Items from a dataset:
>>

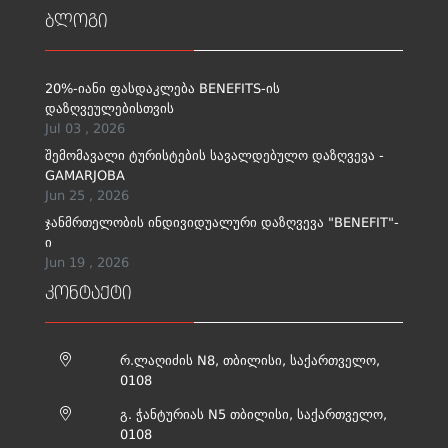
ბლოგი
20%-იანი ფასდაკლება BENEFITS-ის
დაზღვეულებისთვის
Jul 03 , 2026
შემომავალი ტურისტების სავალდებულო დაზღვევა -
GAMARJOBA
Jun 25 , 2026
ჯანმრთელობის ინდივიდუალური დაზღვევა "BENEFIT"-
ი
Jun 19 , 2026
კონტაქტი
რ.ლაღიძის N8, თბილისი, საქართველო,
0108
გ. ჭანტურიას N5 თბილისი, საქართველო,
0108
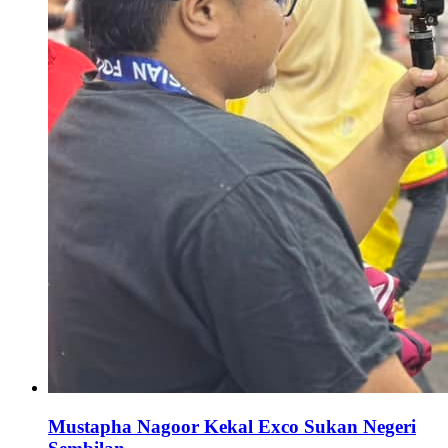
Mustapha Nagoor Kekal Exco Sukan Negeri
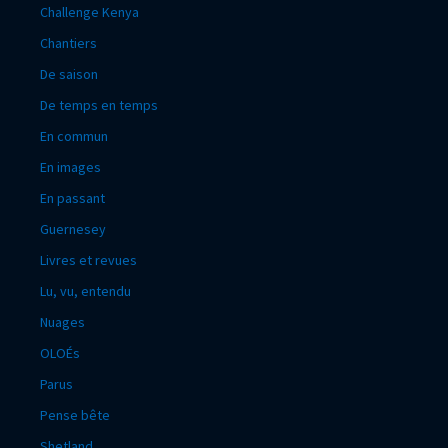
Challenge Kenya
Chantiers
De saison
De temps en temps
En commun
En images
En passant
Guernesey
Livres et revues
Lu, vu, entendu
Nuages
OLOÉs
Parus
Pense bête
Shetland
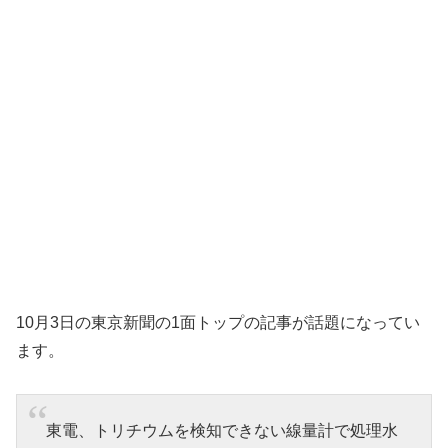
10月3日の東京新聞の1面トップの記事が話題になってい
ます。
東電、トリチウムを検知できない線量計で処理水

<<

Your copy should consist solely of the lines from the line containing "Lu, vu, entendu" through the last line of the records above, reproduced exactly, with the pictures left out.

**Answer box**
Lu, vu, entendu
Nuages
OLOÉs
Parus
Pense bête
Shetland
10月3日の東京新聞の1面トップの記事が話題になってい
ます。
東電、トリチウムを検知できない線量計で処理水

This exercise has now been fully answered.